DIRECTIONS FOR THIS TASK: Nothing but the exact text of the entries should appear in your answer; pictures stay out.

(Stored data)
*** Begin section ***

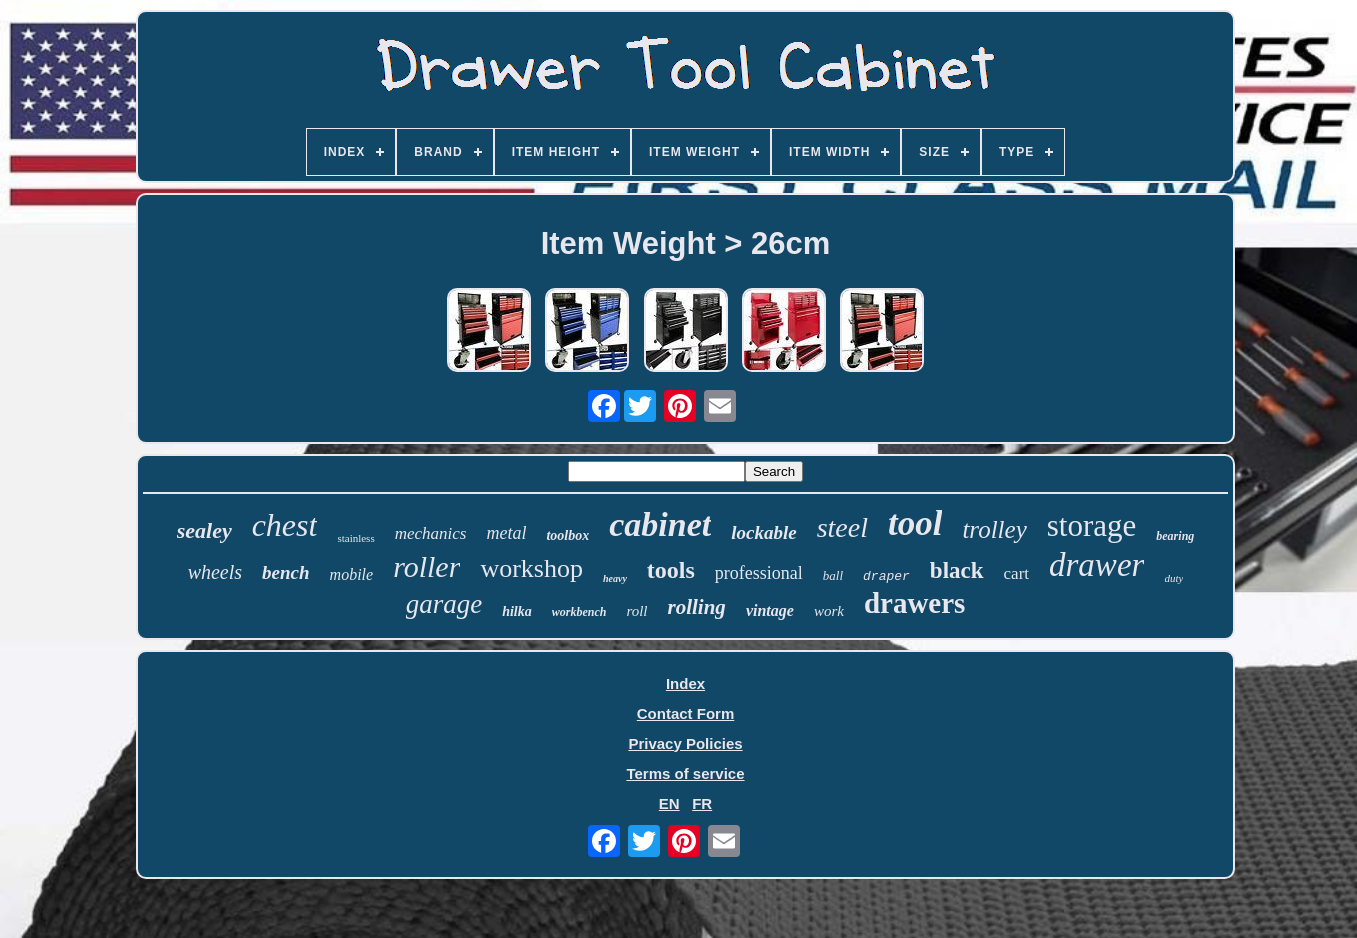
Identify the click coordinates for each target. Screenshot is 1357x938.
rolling (697, 607)
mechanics (431, 533)
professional (759, 573)
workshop (531, 568)
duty (1173, 578)
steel (842, 527)
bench (286, 572)
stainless (355, 538)
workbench (579, 612)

*** End section ***

SOLVED PROBLEM:
Identify the click coordinates for each target. Screenshot is 1357x938.
rolling (697, 607)
mechanics (431, 533)
professional (759, 573)
workshop (531, 568)
duty (1173, 578)
steel (842, 527)
bench (286, 572)
stainless (355, 538)
workbench (579, 612)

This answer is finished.